What the exercise asks:
Repeat verbatim every line of the material, beginning at the line that holds "The Platan Garden" and ending at its last line.
** Supplied data follows **
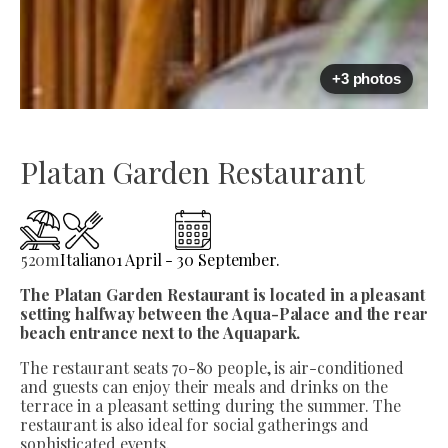
+3 photos
Platan Garden Restaurant
520
m
Italian
01 April - 30 September.
The Platan Garden Restaurant is located in a pleasant
setting halfway between the Aqua-Palace and the rear
beach entrance next to the Aquapark.
The restaurant seats 70-80 people, is air-conditioned
and guests can enjoy their meals and drinks on the
terrace in a pleasant setting during the summer. The
restaurant is also ideal for social gatherings and
sophisticated events.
** End of Supplied data **
Expected answer:
The Platan Garden Restaurant is located in a pleasant
setting halfway between the Aqua-Palace and the rear
beach entrance next to the Aquapark.
The restaurant seats 70-80 people, is air-conditioned
and guests can enjoy their meals and drinks on the
terrace in a pleasant setting during the summer. The
restaurant is also ideal for social gatherings and
sophisticated events.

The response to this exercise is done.